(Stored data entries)
++++++++

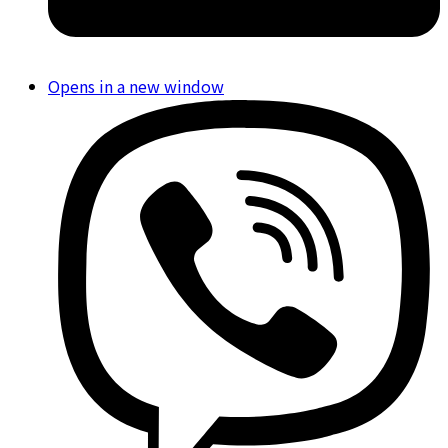
Opens in a new window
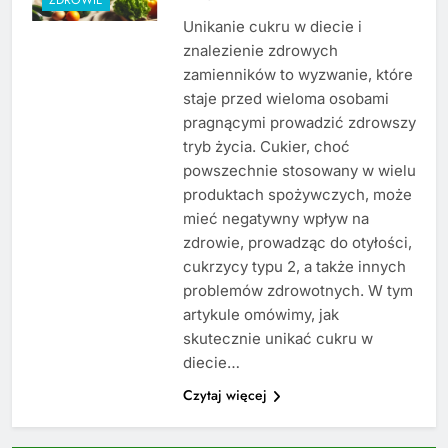
Unikanie cukru w diecie i
znalezienie zdrowych
zamienników to wyzwanie, które
staje przed wieloma osobami
pragnącymi prowadzić zdrowszy
tryb życia. Cukier, choć
powszechnie stosowany w wielu
produktach spożywczych, może
mieć negatywny wpływ na
zdrowie, prowadząc do otyłości,
cukrzycy typu 2, a także innych
problemów zdrowotnych. W tym
artykule omówimy, jak
skutecznie unikać cukru w
diecie…
Czytaj więcej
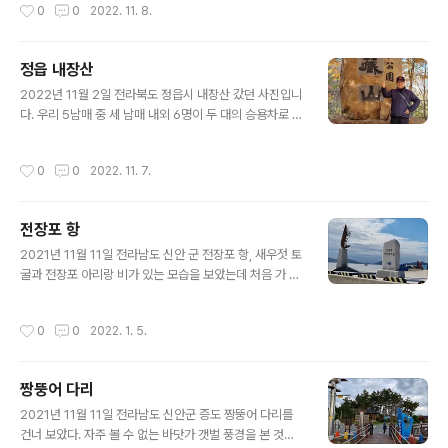
작성시간
0
0
2022. 11. 8.
애애한 밤이었던 것입니다. 아..
던 맛과는 정말 달랐습니다. 계란 노른자도 없었지만, 여러
가지 한약재를 넣어 달여서인지 쌉쌀하면서도 은근한 그야
말로 쌍화자 근본의 맛을 음미할 수 있었습니다. 쌍화차 한
정읍 내장산
잔으로 몸을 보신하고 피로를 회복하는 계기가 된 것 같았
글 내용
습니다. 차와 함께 내놓은 가래떡 구운 것과 누룽지 맛도 좋
2022년 11월 2일 전라북도 정읍시 내장산 갔던 사진입니
았지요. 정읍 쌍화차 거리는 온통 쌍화차 냄새가 코를 찌르
다. 우리 5남매 중 세 남매 내외 6명이 두 대의 승용차로 1
는 듯 느낌이 좋았습니다.
박 2일 여행 중 첫날 일정으로 내장산 아래 식당에서 채식
주의자가 선호하는 식당에서 점심을 먹고 내장산 단풍 모
작성시간
0
0
2022. 11. 7.
습을 본 내용입니다. 식당 이름이 '자연이 주는 행복'입니
다. Vegetarian Restaurant & Tea 주소는 전북 정읍시
내장산로 351 전화는 063-535-6397입니다. 이 식당
전장포 항
은 매주 월요일은 쉽니다. 여기서 먹은 음식은 4명이 채식
글 내용
비빔밥, 2명은 초개장이었는데 값은 각각 7,000원씩이었
2021년 11월 11일 전라남도 신안 군 전장포 항, 새우젓 토
습니다. 진짜 고기가 아니라 고기 대신 고기처럼 만든 고기
굴과 전장포 아리랑 비가 있는 모습을 보았는데 처음 가 본
였습니다. 음식의 맛과 질에 맞는 가격이라고 생각되었습
곳이고 그 내력도 생소한 곳이라 한참 지난 지금 생각이 가
니다. 내장산 케이블카를 타려고 들어가는 길입니다. 자동
물거린다.
작성시간
0
0
2022. 1. 5.
차들..
짱뚱어 다리
글 내용
2021년 11월 11일 전라남도 신안군 증도 짱뚱어 다리를
건너 보았다. 자주 볼 수 없는 바닷가 갯벌 풍경을 본 것이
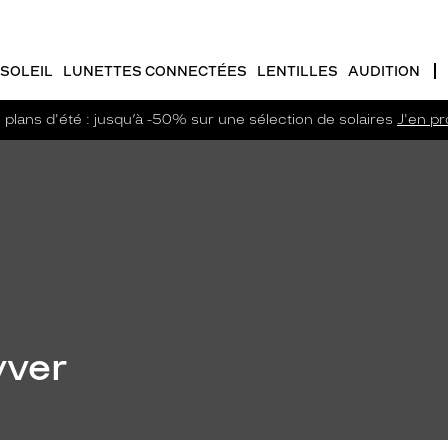
SOLEIL
LUNETTES CONNECTÉES
LENTILLES
AUDITION
plans d'été : jusqu’à -50% sur une sélection de solaires
J'en pro
yver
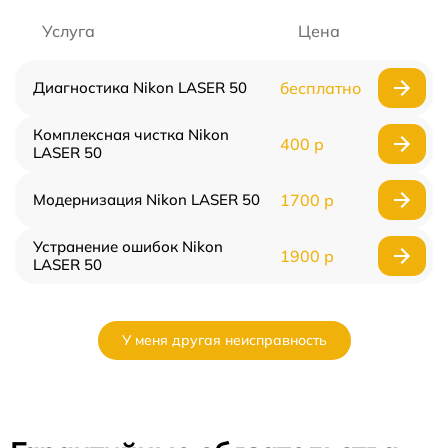
Услуга
Цена
Диагностика Nikon LASER 50
бесплатно
Комплексная чистка Nikon
400 р
LASER 50
Модернизация Nikon LASER 50
1700 р
Устранение ошибок Nikon
1900 р
LASER 50
У меня другая неисправность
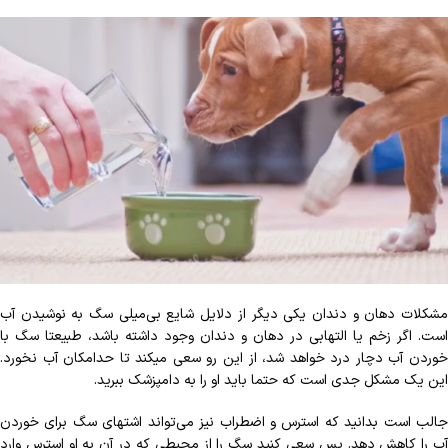
مشکلات دهان و دندان یکی دیگر از دلایل شایع بی‌میلی سگ به نوشیدن آب
است. اگر زخم یا التهابی در دهان و دندان وجود داشته باشد، طبیعتا سگ با
خوردن آب دچار درد خواهد شد، از این رو سعی می‏کند تا حدامکان آب نخورد.
این یک مشکل جدی است که حتما باید او را به دامپزشک ببرید.
جالب است بدانید که استرس و اضطراب نیز می‌تواند اشتهای سگ برای خوردن
آب را کاهش دهد. پس سعی کنید سگ را از محیطی که در آن به او استرس وارد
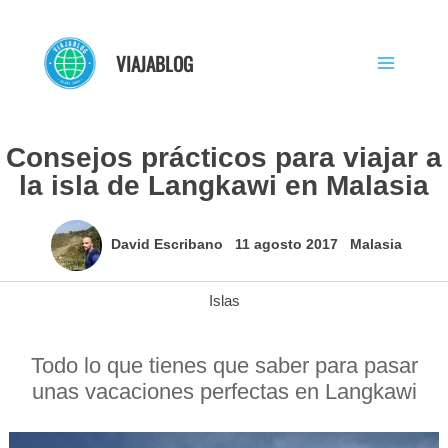
Ir
al
VIAJABLOG
contenido
Consejos prácticos para viajar a
la isla de Langkawi en Malasia
David Escribano
11 agosto 2017
Malasia
Islas
Todo lo que tienes que saber para pasar
unas vacaciones perfectas en Langkawi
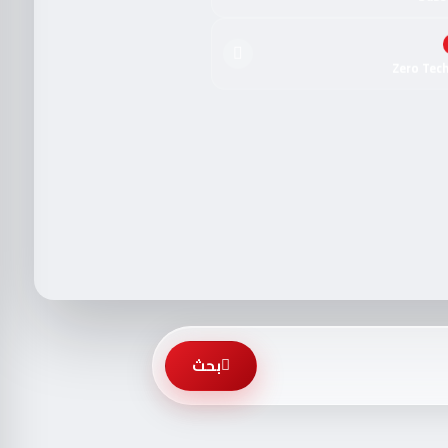
Zero Tec
بحث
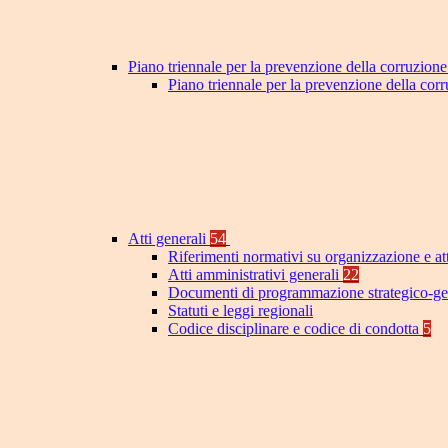
Piano triennale per la prevenzione della corruzione
Piano triennale per la prevenzione della cor
Atti generali
54
Riferimenti normativi su organizzazione e at
Atti amministrativi generali
22
Documenti di programmazione strategico-ge
Statuti e leggi regionali
Codice disciplinare e codice di condotta
5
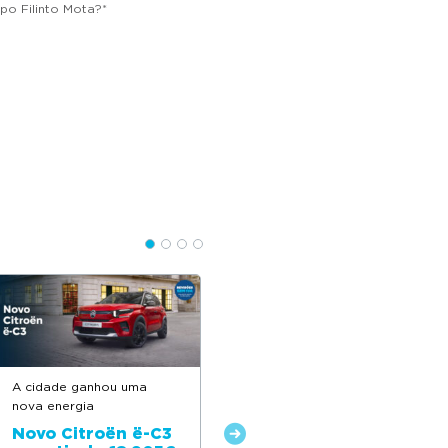
po Filinto Mota?
*
A cidade ganhou uma
Feito para acompanhar o
nova energia
seu dia a dia
Novo Citroën ë-C3
Novo Citroën C3 a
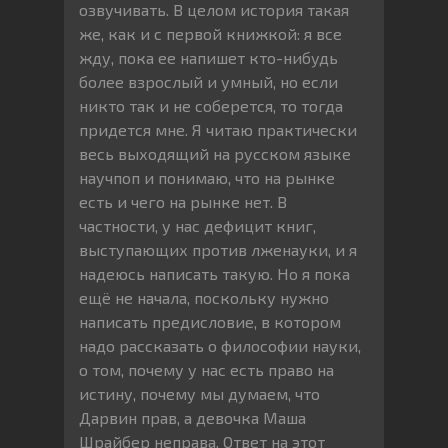
озвучивать. В целом история такая
же, как и с первой книжкой: я все
жду, пока ее напишет кто-нибудь
более взрослый и умный, но если
никто так и не соберется, то тогда
придется мне. Я читаю практически
весь выходящий на русском языке
научпоп и понимаю, что на рынке
есть и чего на рынке нет. В
частности, у нас дефицит книг,
выступающих против лженауки, и я
надеюсь написать такую. Но я пока
ещё не начала, поскольку нужно
написать предисловие, в котором
надо рассказать о философии науки,
о том, почему у нас есть право на
истину, почему мы думаем, что
Дарвин прав, а девочка Маша
Шрайбер неправа. Ответ на этот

++++++++

§ TASK OBJECTIVE:
Exact copies of the entries above are needed, without their pictures.

§ WRITTEN RESPONSE:
Opens in a new window
Unikanie cukru w diecie i
znalezienie zdrowych
zamienników to wyzwanie, które
staje przed wieloma osobami
pragnącymi prowadzić zdrowszy
tryb życia. Cukier, choć
powszechnie stosowany w wielu
produktach spożywczych, może
mieć negatywny wpływ na
zdrowie, prowadząc do otyłości,
cukrzycy typu 2, a także innych
problemów zdrowotnych. W tym
artykule omówimy, jak
skutecznie unikać cukru w
diecie…
Czytaj więcej
작성시간
0
0
2022. 11. 8.
애애한 밤이었던 것입니다. 아..
던 맛과는 정말 달랐습니다. 계란 노른자도 없었지만, 여러
가지 한약재를 넣어 달여서인지 쌉쌀하면서도 은근한 그야
말로 쌍화자 근본의 맛을 음미할 수 있었습니다. 쌍화차 한
정읍 내장산
잔으로 몸을 보신하고 피로를 회복하는 계기가 된 것 같았
글 내용
습니다. 차와 함께 내놓은 가래떡 구운 것과 누룽지 맛도 좋
2022년 11월 2일 전라북도 정읍시 내장산 갔던 사진입니
았지요. 정읍 쌍화차 거리는 온통 쌍화차 냄새가 코를 찌르
다. 우리 5남매 중 세 남매 내외 6명이 두 대의 승용차로 1
는 듯 느낌이 좋았습니다.
박 2일 여행 중 첫날 일정으로 내장산 아래 식당에서 채식
주의자가 선호하는 식당에서 점심을 먹고 내장산 단풍 모
작성시간
0
0
2022. 11. 7.
습을 본 내용입니다. 식당 이름이 '자연이 주는 행복'입니
다. Vegetarian Restaurant & Tea 주소는 전북 정읍시
내장산로 351 전화는 063-535-6397입니다. 이 식당
전장포 항
은 매주 월요일은 쉽니다. 여기서 먹은 음식은 4명이 채식
글 내용
비빔밥, 2명은 초개장이었는데 값은 각각 7,000원씩이었
2021년 11월 11일 전라남도 신안 군 전장포 항, 새우젓 토
습니다. 진짜 고기가 아니라 고기 대신 고기처럼 만든 고기
굴과 전장포 아리랑 비가 있는 모습을 보았는데 처음 가 본
였습니다. 음식의 맛과 질에 맞는 가격이라고 생각되었습
곳이고 그 내력도 생소한 곳이라 한참 지난 지금 생각이 가
니다. 내장산 케이블카를 타려고 들어가는 길입니다. 자동
물거린다.
작성시간
0
0
2022. 1. 5.
차들..
짱뚱어 다리
글 내용
2021년 11월 11일 전라남도 신안군 증도 짱뚱어 다리를
건너 보았다. 자주 볼 수 없는 바닷가 갯벌 풍경을 본 것이
SOLEIL
LUNETTES CONNECTÉES
LENTILLES
AUDITION
plans d'été : jusqu’à -50% sur une sélection de solaires
J'en pro
yver
Услуга
Цена
Диагностика Nikon LASER 50
бесплатно
Комплексная чистка Nikon
400 р
LASER 50
Модернизация Nikon LASER 50
1700 р
Устранение ошибок Nikon
1900 р
LASER 50
У меня другая неисправность
مشکلات دهان و دندان یکی دیگر از دلایل شایع بی‌میلی سگ به نوشیدن آب
است. اگر زخم یا التهابی در دهان و دندان وجود داشته باشد، طبیعتا سگ با
خوردن آب دچار درد خواهد شد، از این رو سعی می‏کند تا حدامکان آب نخورد.
این یک مشکل جدی است که حتما باید او را به دامپزشک ببرید.
جالب است بدانید که استرس و اضطراب نیز می‌تواند اشتهای سگ برای خوردن
آب را کاهش دهد. پس سعی کنید سگ را از محیطی که در آن به او استرس وارد
Ir
al
VIAJABLOG
contenido
Consejos prácticos para viajar a
la isla de Langkawi en Malasia
David Escribano
11 agosto 2017
Malasia
Islas
Todo lo que tienes que saber para pasar
unas vacaciones perfectas en Langkawi
Zero Tec
بحث
Piano triennale per la prevenzione della corruzione
Piano triennale per la prevenzione della cor
Atti generali
54
Riferimenti normativi su organizzazione e at
Atti amministrativi generali
22
Documenti di programmazione strategico-ge
Statuti e leggi regionali
Codice disciplinare e codice di condotta
5
po Filinto Mota?
*
A cidade ganhou uma
Feito para acompanhar o
nova energia
seu dia a dia
Novo Citroën ë-C3
Novo Citroën C3 a
озвучивать. В целом история такая
же, как и с первой книжкой: я все
жду, пока ее напишет кто-нибудь
более взрослый и умный, но если
никто так и не соберется, то тогда
придется мне. Я читаю практически
весь выходящий на русском языке
научпоп и понимаю, что на рынке
есть и чего на рынке нет. В
частности, у нас дефицит книг,
выступающих против лженауки, и я
надеюсь написать такую. Но я пока
ещё не начала, поскольку нужно
написать предисловие, в котором
надо рассказать о философии науки,
о том, почему у нас есть право на
истину, почему мы думаем, что
Дарвин прав, а девочка Маша
Шрайбер неправа. Ответ на этот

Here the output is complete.